While the guests sipped wine and talked, Todd and Kate’s father Jo monitored the salmon on the grill, and Kate quickly stir-fried snow peas with olive oil, garlic, and slivers of fresh ginger. Then we gently coaxed the guests away from the hors d’oeuvres and through the buffet line on Jo’s handmade wooden countertop and, plates in hand, dispersed ourselves throughout the house to eat.
And then, of course, there were the cream puffs. Dear reader,
I’ve told you before that, among the Knights, everything is an excuse to eat whipped cream, but I don’t think I fully understood the depths of their dairy mania until last night. I was minding my own business, wearing that misleadingly dainty flower and scooping spoonfuls of soft pink cream into Kate’s airy, eggy-smelling puffs, when I quite nearly came to blows with Jo. Apparently, I was being too sparing with the cream, despite the fact that my finished puffs were overflowing—nay, exploding—with the stuff. I let him have his way and console himself with the whipped cream siphon and a tray of puffs, but we all knew better: mine were prettier. And anyway, with the first bite, they easily passed the ooze test. I ate three, just to make sure.

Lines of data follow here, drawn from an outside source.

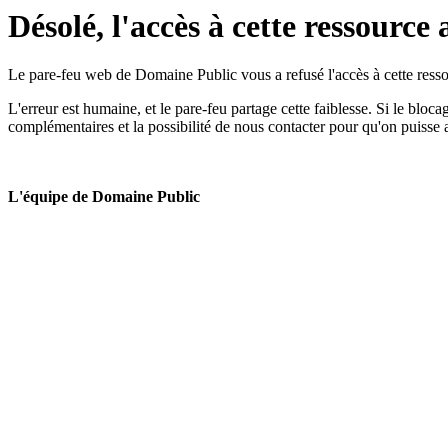
Désolé, l'accès à cette ressource 
Le pare-feu web de Domaine Public vous a refusé l'accès à cette ressou
L'erreur est humaine, et le pare-feu partage cette faiblesse. Si le bloc
complémentaires et la possibilité de nous contacter pour qu'on puisse 
L'équipe de Domaine Public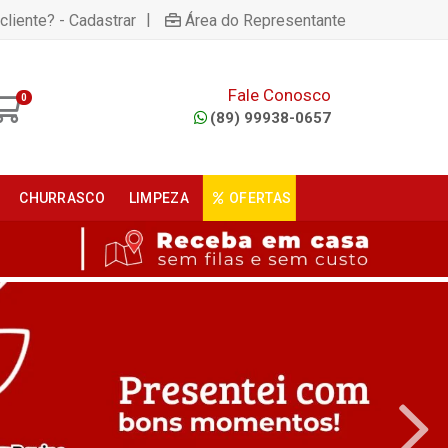
|
cliente? - Cadastrar
Área do Representante
Fale Conosco
0
(89) 99938-0657
CHURRASCO
LIMPEZA
OFERTAS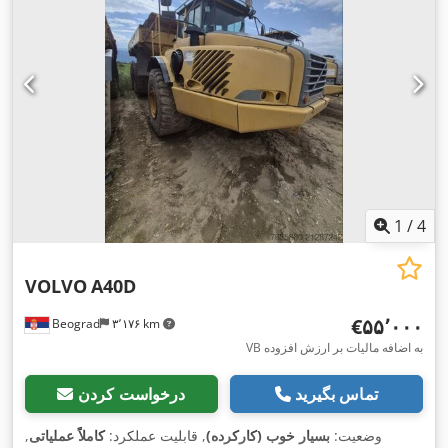
1
/
4
VOLVO
A40D
‎€۵۵٬۰۰۰
Beograd
۳٬۱۷۶ km
VB به اضافه مالیات بر ارزش افزوده
تماس بگیرید
درخواست کردن
وضعیت:
بسیار خوب (کارکرده)
, قابلیت عملکرد:
کاملاً عملیاتی
,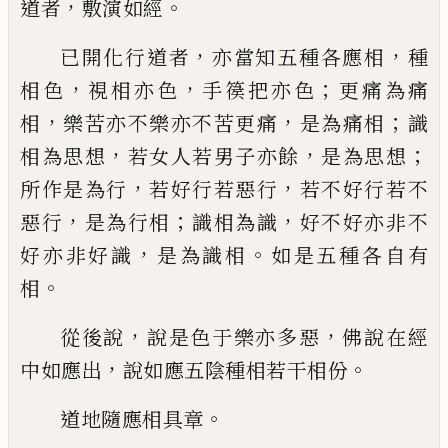
，
。
道
者
敷演
如經
，
，
已開化行道者
亦當知五種各應相
種
，
，
；
相色
視相亦色
手
篌
把亦色
更痛為痛
，
，
；
相
樂苦亦不樂亦不苦更痛
是為痛相
識
，
，
；
相為
思想
若女人若男子亦餘
是為思想
，
，
所作是
為行
若好行若惡行
若不好行若不
，
；
，
惡行
是
為行
相
識相為識
好不好亦非不
，
。
好亦非好
識
是為識相
如是五種各自有
。
相
，
，
從後說
說
是色
于
樂亦多惡
佛說在經
，
。
中如應出
說如
應五陰種相若干相
份
。
道地隨應相具章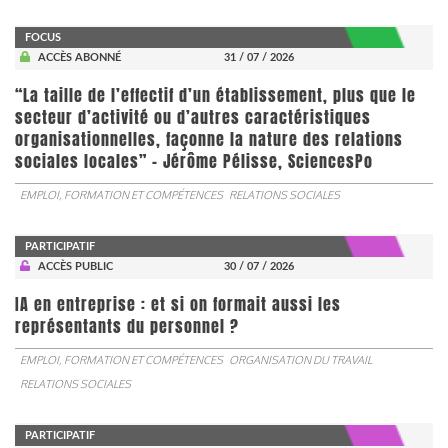
FOCUS
ACCÈS ABONNÉ
31 / 07 / 2026
“La taille de l’effectif d’un établissement, plus que le
secteur d’activité ou d’autres caractéristiques
organisationnelles, façonne la nature des relations
sociales locales” - Jérôme Pélisse, SciencesPo
EMPLOI, FORMATION ET COMPÉTENCES
RELATIONS SOCIALES
PARTICIPATIF
ACCÈS PUBLIC
30 / 07 / 2026
IA en entreprise : et si on formait aussi les
représentants du personnel ?
EMPLOI, FORMATION ET COMPÉTENCES
ORGANISATION DU TRAVAIL
RELATIONS SOCIALES
PARTICIPATIF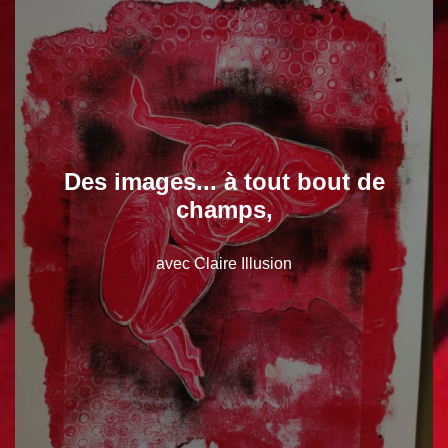
Des images... à tout bout de
champs,
avec Claire Illusion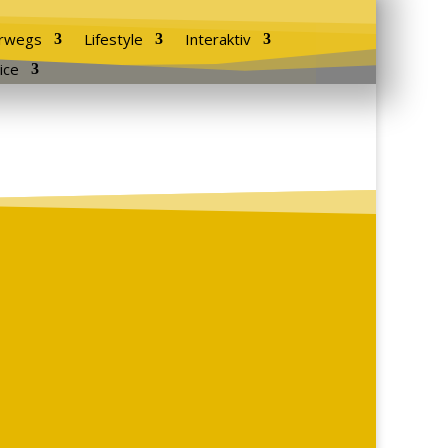
rwegs
Lifestyle
Interaktiv
ice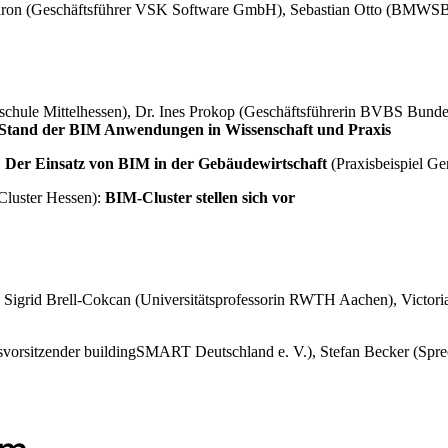
nthron (Geschäftsführer VSK Software GmbH), Sebastian Otto (BMWS
chule Mittelhessen), Dr. Ines Prokop (Geschäftsführerin BVBS Bundes
Stand der BIM Anwendungen in Wissenschaft und Praxis
:
Der Einsatz von BIM in der Gebäudewirtschaft
(Praxisbeispiel G
Cluster Hessen):
BIM-Cluster stellen sich vor
Dr. Sigrid Brell-Cokcan (Universitätsprofessorin RWTH Aachen), Victori
svorsitzender buildingSMART Deutschland e. V.), Stefan Becker (Spre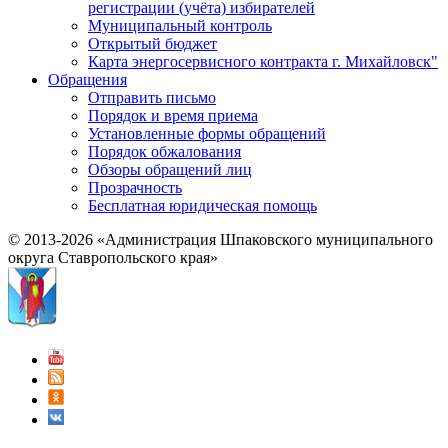
регистрации (учёта) избирателей
Муниципальный контроль
Открытый бюджет
Карта энергосервисного контракта г. Михайловск"
Обращения
Отправить письмо
Порядок и время приема
Установленные формы обращений
Порядок обжалования
Обзоры обращений лиц
Прозрачность
Бесплатная юридическая помощь
© 2013-2026 «Администрация Шпаковского муниципального
округа Ставропольского края»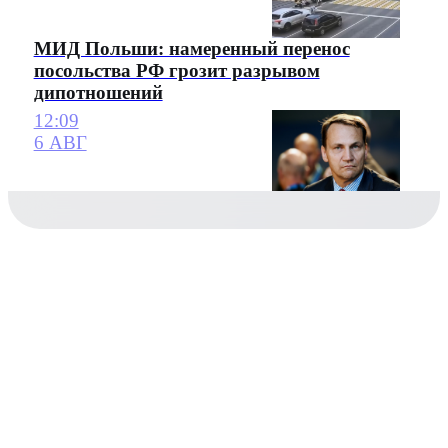
МИД Польши: намеренный перенос
посольства РФ грозит разрывом
дипотношений
12:09
6 АВГ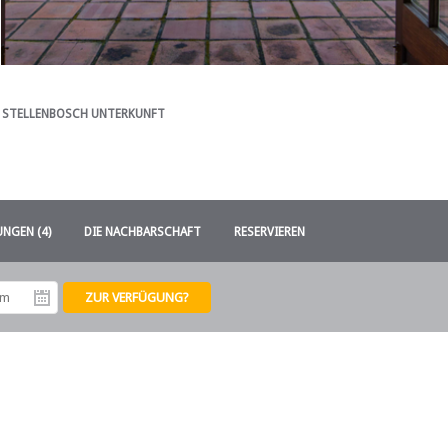
STELLENBOSCH UNTERKUNFT
NGEN (4)
DIE NACHBARSCHAFT
RESERVIEREN
tum
Abreisedatum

I can think of no better cause for celebration*—or for eating loads of whipped cream.
*Update: Linda tells me that over the course of the evening, she collected nearly $2,000(!) in donations for the University of Washington Foundation’s Breast Cancer Fund. More whipped cream, anyone?
From Linda Knight
This recipe, given to Linda by a friend, appears to be a variation on Italy’s bagnetto verde, which generally features garlic, parsley, and anchovies. It is wonderful as an hors d’oeuvre, spooned onto thin slices of grilled baguette, but it would also be a good accompaniment to lamb or roasted chicken.

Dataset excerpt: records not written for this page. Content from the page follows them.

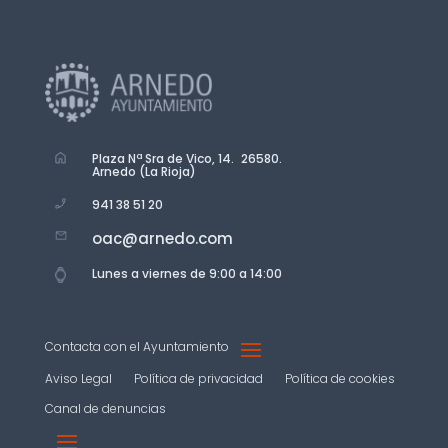
Plaza Nª Sra de Vico, 14. 26580.
Arnedo (La Rioja)
941 38 51 20
oac@arnedo.com
Lunes a viernes de 9:00 a 14:00
Contacta con el Ayuntamiento
Aviso Legal
Política de privacidad
Política de cookies
Canal de denuncias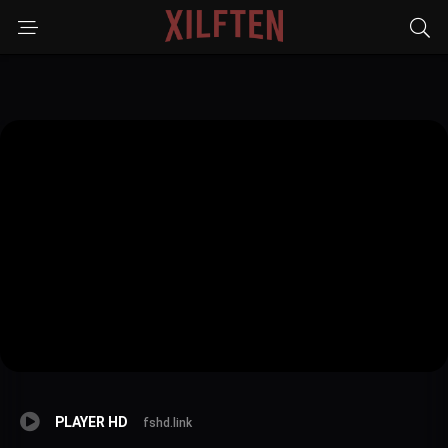
PLAYER HD
fshd.link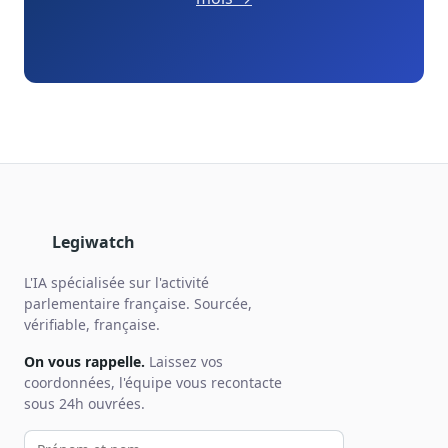
Legiwatch
L'IA spécialisée sur l'activité
parlementaire française. Sourcée,
vérifiable, française.
On vous rappelle.
Laissez vos
coordonnées, l'équipe vous recontacte
sous 24h ouvrées.
Votre prénom et nom
Votre email
Votre téléphone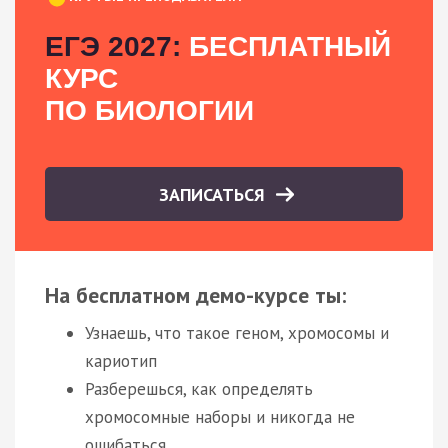
ЕГЭ 2027:
БЕСПЛАТНЫЙ
КУРС
ПО БИОЛОГИИ
ЗАПИСАТЬСЯ
На бесплатном демо-курсе ты:
Узнаешь, что такое геном, хромосомы и
кариотип
Разберешься, как определять
хромосомные наборы и никогда не
ошибаться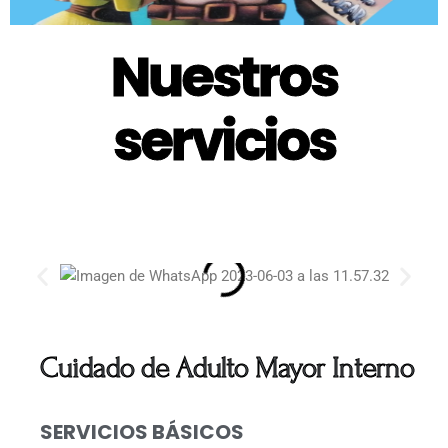
Nuestros
servicios
Cuidado de Adulto Mayor Interno
SERVICIOS BÁSICOS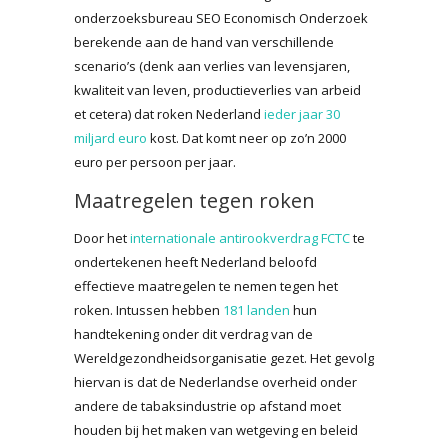
onderzoeksbureau SEO Economisch Onderzoek
berekende aan de hand van verschillende
scenario’s (denk aan verlies van levensjaren,
kwaliteit van leven, productieverlies van arbeid
et cetera) dat roken Nederland
ieder jaar 30
miljard euro
kost. Dat komt neer op zo’n 2000
euro per persoon per jaar.
Maatregelen tegen roken
Door het
internationale antirookverdrag FCTC
te
ondertekenen heeft Nederland beloofd
effectieve maatregelen te nemen tegen het
roken. Intussen hebben
181 landen
hun
handtekening onder dit verdrag van de
Wereldgezondheidsorganisatie gezet. Het gevolg
hiervan is dat de Nederlandse overheid onder
andere de tabaksindustrie op afstand moet
houden bij het maken van wetgeving en beleid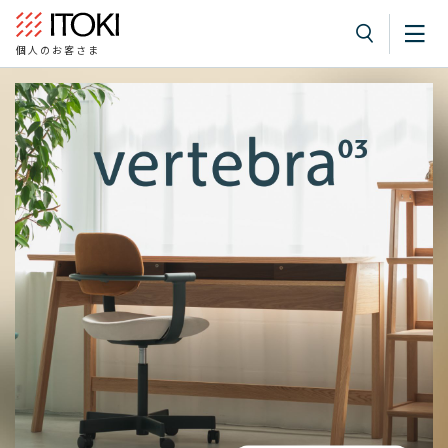
個人のお客さま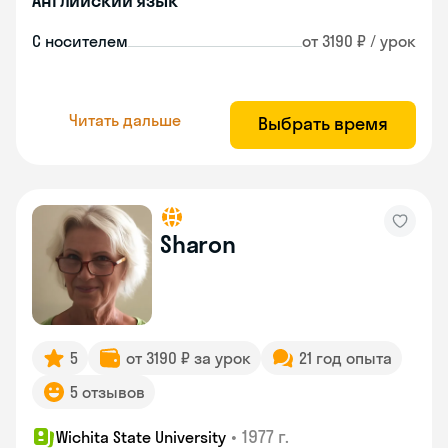
Английский язык
С носителем
от 3190 ₽ / урок
Читать дальше
Выбрать время
Sharon
5
от 3190 ₽ за урок
21 год опыта
5 отзывов
•
1977 г.
Wichita State University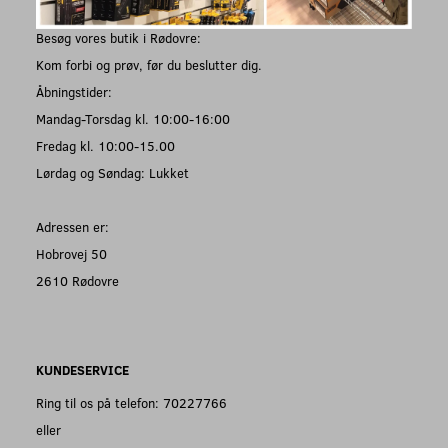
Besøg vores butik i Rødovre:
Kom forbi og prøv, før du beslutter dig.
Åbningstider:
Mandag-Torsdag kl. 10:00-16:00
Fredag kl. 10:00-15.00
Lørdag og Søndag: Lukket
Adressen er:
Hobrovej 50
2610 Rødovre
KUNDESERVICE
Ring til os på telefon: 70227766
eller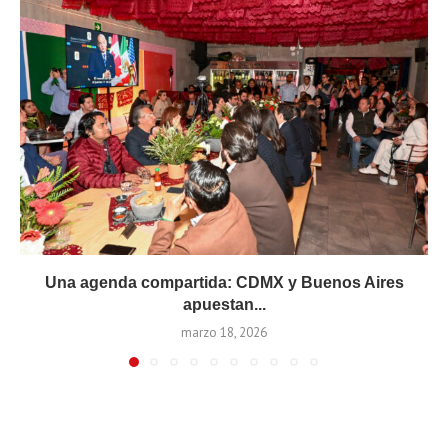
Una agenda compartida: CDMX y Buenos Aires
apuestan...
marzo 18, 2026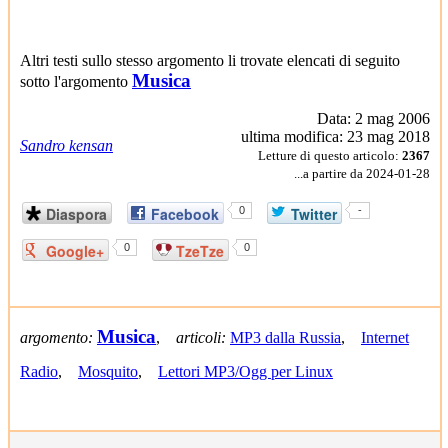
Altri testi sullo stesso argomento li trovate elencati di seguito
Musica
sotto l'argomento
Data: 2 mag 2006
ultima modifica: 23 mag 2018
Sandro kensan
Letture di questo articolo:
2367
...a partire da 2024-01-28
Diaspora
Facebook
0
Twitter
-
Google+
0
TzeTze
0
Musica
argomento:
,
articoli:
MP3 dalla Russia
,
Internet
Radio
,
Mosquito
,
Lettori MP3/Ogg per Linux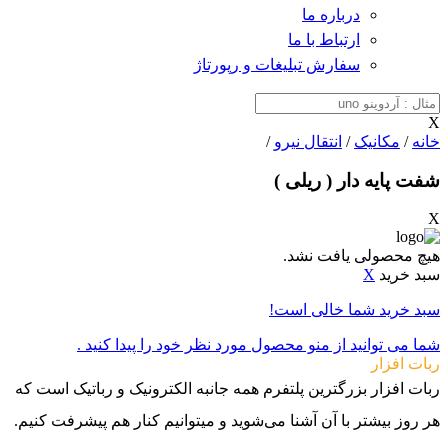
درباره ما
ارتباط با ما
سفارش تبلیغات و رپورتاژ
X
خانه
/
مکانیک
/
انتقال نیرو
/
شفت پایه دار ( ریلی )
X
هیچ محصولی یافت نشد.
سبد خرید
X
سبد خرید شما خالی است!
شما می توانید از منو محصول مورد نظر خود را پیدا کنید .
ربات افزار
ربات افزار بزرگترین پلتفرم همه جانبه الکترونیک و رباتیک است که
هر روز بیشتر با آن آشنا می‌شوید و میتوانیم کنار هم پیشرفت کنیم.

1 bunches fresh parsley, finely chopped, plus more if needed
12-14 cloves garlic, minced
2 cans sliced mushrooms, drained (or equivalent amount of chopped, sautéed mushrooms)
½ cup olive oil
½ cup red wine vinegar
1 15-oz can tomato sauce (not tomato paste)
Mix all ingredients together in a large bowl, and taste for seasoning. If the garlic is especially strong, add more chopped parsley. Serve at room temperature.
Red Wine-Mustard Vinaigrette
Adapted from Michael Roberts’s Parisian Home Cooking
This very simple dressing is my standard for all sorts of salads, from simple greens to shaved fennel, arugula, and Niçoise olives.
1 Tbs Dijon mustard, preferably Grey Poupon
3 Tbs good-quality red wine vinegar
½ tsp fine sea salt
5 Tbs good-quality olive oil
Combine mustard, vinegar, and salt in a small bowl, and whisk to combine. Add the oil one or two tablespoons at a time, whisking continuously to emulsify. Taste to correct vinegar-oil balance, if necessary, and toss with your favorite salad ingredients. The dressing will keep for up to two weeks in an airtight container in the refrigerator.